On balance, we have revised most of our shorter term forecasts downwards since last year. We now believe the 2012 outturn figure for average national prices will be negative (-2.5%) although our 5-year average annual growth projection has been raised from +1.8% to +2.6%. This improvement is based on the assumption that the economy will finally return to growth and that mortgage finance will become more readily available aided initially by the Government’s Funding for Lending scheme.
This, in turn, should release pent-up sales demand from occupiers forced to seek temporary shelter within the rented sector or from owners currently unable to move or biding their time. Evidence of the level of pent-up demand comes from the most recent English Housing Survey which reported that 59% of current renters aspire to buy their own home at some point.
The dynamics driving the London market differ from the national housing picture in that the prime segment, carried by largely recession-proof HNWIs – over half of whom are from overseas – continues to exert a disproportionate influence on overall price growth in the capital. Hence the 2012 London projection has been raised to +3.7% from +0.3% in our last forecast.

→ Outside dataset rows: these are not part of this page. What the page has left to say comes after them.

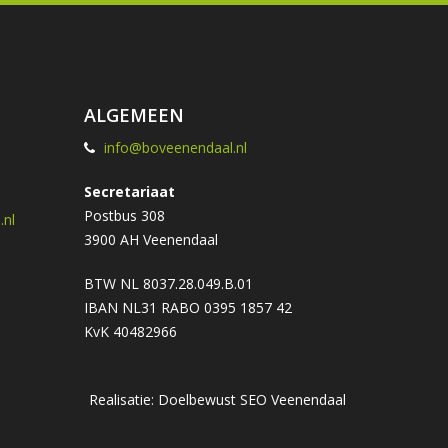
ALGEMEEN
info@boveenendaal.nl
Secretariaat
Postbus 308
nl
3900 AH Veenendaal
BTW NL 8037.28.049.B.01
IBAN NL31 RABO 0395 1857 42
KvK 40482966
Realisatie: Doelbewust
SEO Veenendaal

Over the period 2013-16, we project that London will continue to outperform other regional markets averaging +5.4% per annum, followed by the South East at 4.3% p.a. London’s performance will be aided considerably by the limited amount of prime stock combined with sustained buyer demand. At the other end of the scale, we believe that the North East will remain the laggard, averaging 3.2% p.a. growth.
Looking further ahead, the Eastern region is projected to experience the fastest regional rate of growth in household numbers up until 2033 – +33.6% compared to the national average of 26.7%. This equates to an average annual increase in new households of 1.3% which compares with an average annual increase in the regional dwelling stock of 0.8% over the past decade and suggests significant potential for longer term price uplift in the region going forward, assuming the rate of housebuilding does not increase substantially – probably a fairly safe asumption.
Our prime London forecast is unsurprisingly more optimistic as the market is driven more by international demand and a shortage of available prime stock. We predict prime prices will rise by an average of 8% per annum between 2013 and 2016. The limited amount of new supply – combined with sustained buyer demand – has already had a considerable impact on price growth. According to the Nationwide New Properties Index, average new build capital values rose by a healthy 48.9% between q1 2009 and q2 2012.
Barring another economic shockwave, we see no reason why the attractions of prime London should diminish and indeed, London’s safe haven status is proven in times of international economic and geo-political distress – a possible exception would be a global meltdown, in which case all bets would be off. Further depreciation of the Euro against Sterling (already around 11% over the past 12 months) could deter Eurozone buyers, however, the tax hikes announced in this year’s budget probably represent the main negative for prospective overseas buyers.